Strategy, not skepticism, needed ahead of North Korea summit
Critics of the upcoming U.S. summit with North Korea have voiced concerns that Kim Jong-un will never agree to denuclearization or that, if he does, he will renege. Those dubious of hardliners like John Bolton suspect talks are a charade and a prelude to war. These fears are real, but so is the potential for success.
The big picture: Though both the U.S. and North Korea could well adopt poison pills the other would not accept, the two countries do in fact have common ground. The policy community should focus on developing a diplomatic strategy rather than heralding the summit's inevitable failure.
Both countries agree on the premise: denuclearization, applied equally to North and South Korea. Such has been the explicit goal since the joint statement of the six-party talks between Russia, China, Japan, the U.S. and South and North Korea in 2005, and it should remain so today.

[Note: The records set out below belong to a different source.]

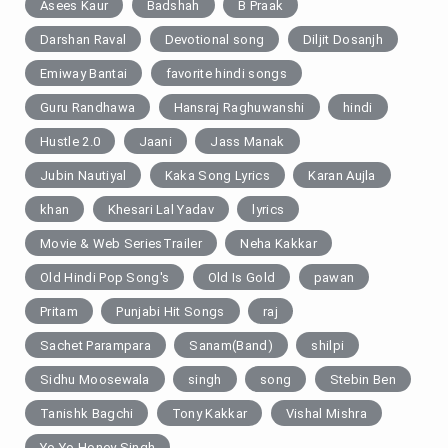
Asees Kaur
Badshah
B Praak
Darshan Raval
Devotional song
Diljit Dosanjh
Emiway Bantai
favorite hindi songs
Guru Randhawa
Hansraj Raghuwanshi
hindi
Hustle 2.0
Jaani
Jass Manak
Jubin Nautiyal
Kaka Song Lyrics
Karan Aujla
khan
Khesari Lal Yadav
lyrics
Movie & Web SeriesTrailer
Neha Kakkar
Old Hindi Pop Song's
Old Is Gold
pawan
Pritam
Punjabi Hit Songs
raj
Sachet Parampara
Sanam(Band)
shilpi
Sidhu Moosewala
singh
song
Stebin Ben
Tanishk Bagchi
Tony Kakkar
Vishal Mishra
Yo Yo Honey Singh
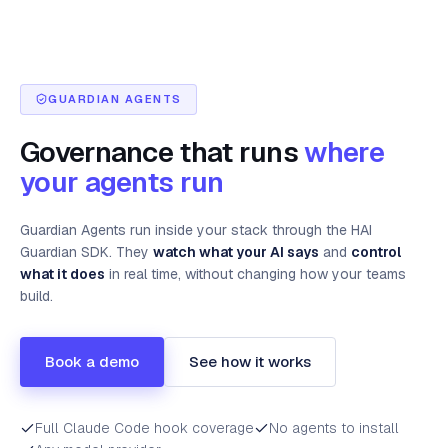
GUARDIAN AGENTS
Governance that runs
where
your agents run
Guardian Agents run inside your stack through the HAI
Guardian SDK. They
watch what your AI says
and
control
what it does
in real time, without changing how your teams
build.
Book a demo
See how it works
Full Claude Code hook coverage
No agents to install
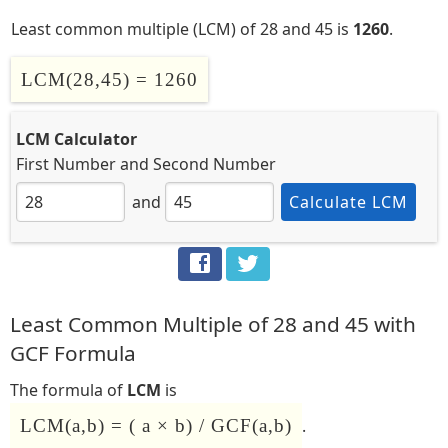
Least common multiple (LCM) of 28 and 45 is
1260
.
LCM(28,45) = 1260
LCM Calculator
First Number
and
Second Number
and
Calculate LCM
Least Common Multiple of 28 and 45 with
GCF Formula
The formula of
LCM
is
LCM(a,b) = ( a × b) / GCF(a,b)
.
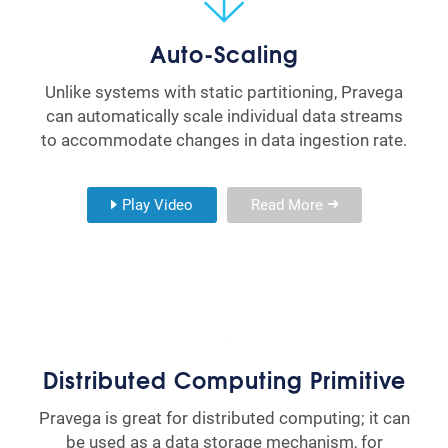
Auto-Scaling
Unlike systems with static partitioning, Pravega
can automatically scale individual data streams
to accommodate changes in data ingestion rate.
Play Video
Read More
Distributed Computing Primitive
Pravega is great for distributed computing; it can
be used as a data storage mechanism, for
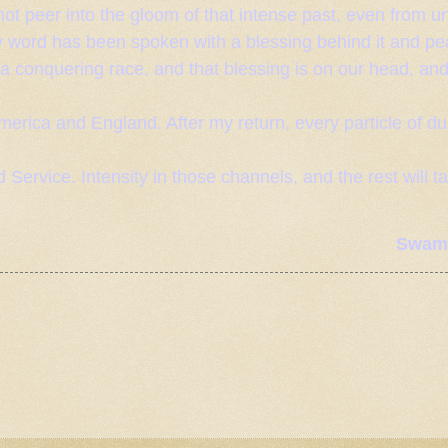
ot peer into the gloom of that intense past, even from un
y word has been spoken with a blessing behind it and pea
 a conquering race, and that blessing is on our head, an
 America and
England
. After my return, every particle of du
 Service. Intensity in those channels, and the rest will t
Swami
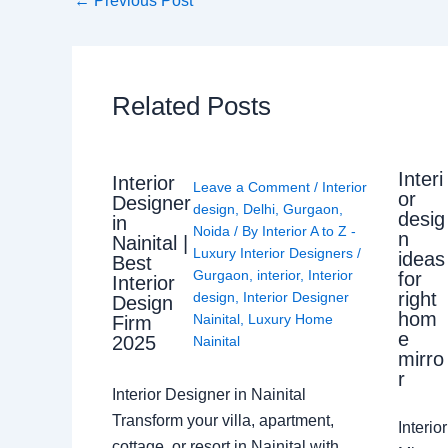
←
Previous Post
Related Posts
Interi
Interior
Leave a Comment
/
Interior
or
Designer
design
,
Delhi
,
Gurgaon
,
desig
in
Noida
/ By
Interior A to Z -
n
Nainital |
Luxury Interior Designers
/
ideas
Best
Gurgaon
,
interior
,
Interior
for
Interior
right
design
,
Interior Designer
Design
hom
Nainital
,
Luxury Home
Firm
e
2025
Nainital
mirro
r
Interior Designer in Nainital
Transform your villa, apartment,
Interi
cottage, or resort in Nainital with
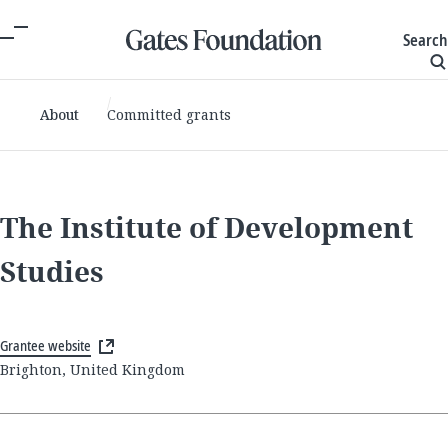
Search
About
Committed grants
The Institute of Development
Studies
Grantee website
Brighton, United Kingdom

Denuclearization would mean that neither North nor South Korea would have nuclear weapons (foreign or domestic) or weapons-grade material. Furthermore, nuclear-weapons states, including the U.S. and China, would commit not to use nuclear weapons in a first strike against either Korea. Once the North verifiably eliminates its nuclear capability, permanent inspection procedures would apply equally throughout the peninsula.
Any agreement would also have to address North Korean and regional security. Here again, the 2005 joint statement provides a blueprint, with stipulations for a formal end to the Korean War, establishment of diplomatic relations and sequenced reduction of economic sanctions.
The bottom line: These issues cannot all be resolved at the summit, but it should be possible to agree on basic principles that allow negotiators to work out the details in subsequent meetings and move closer to achieving peace on the peninsula.
Morton H. Halperin is a senior adviser at the Open Society Foundations and a former Director of Policy Planning at the Department of State.